Dataset entries
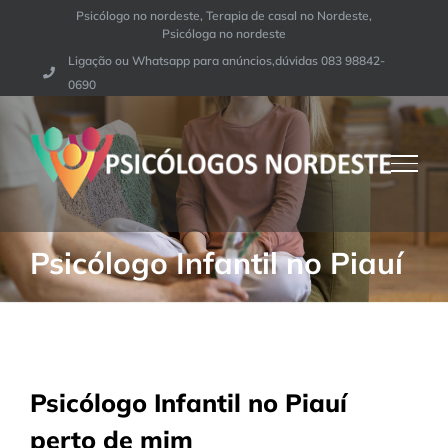
Ir
Psicólogo no nordeste, Terapia de casal no Nordeste,
Psicóloga no nordeste
para
Ligação ou Whatsapp para anúncios,dúvidas 083 98842-
o
0690
conteúdo
Psicólogo Infantil no Piauí
Psicólogo Infantil no Piauí
perto de mim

- **PROBLEM**: Copy out each line of the records where the word "nordeste" appears.

- **RESPONSE BOX**:
Psicólogo no nordeste, Terapia de casal no Nordeste,
Psicóloga no nordeste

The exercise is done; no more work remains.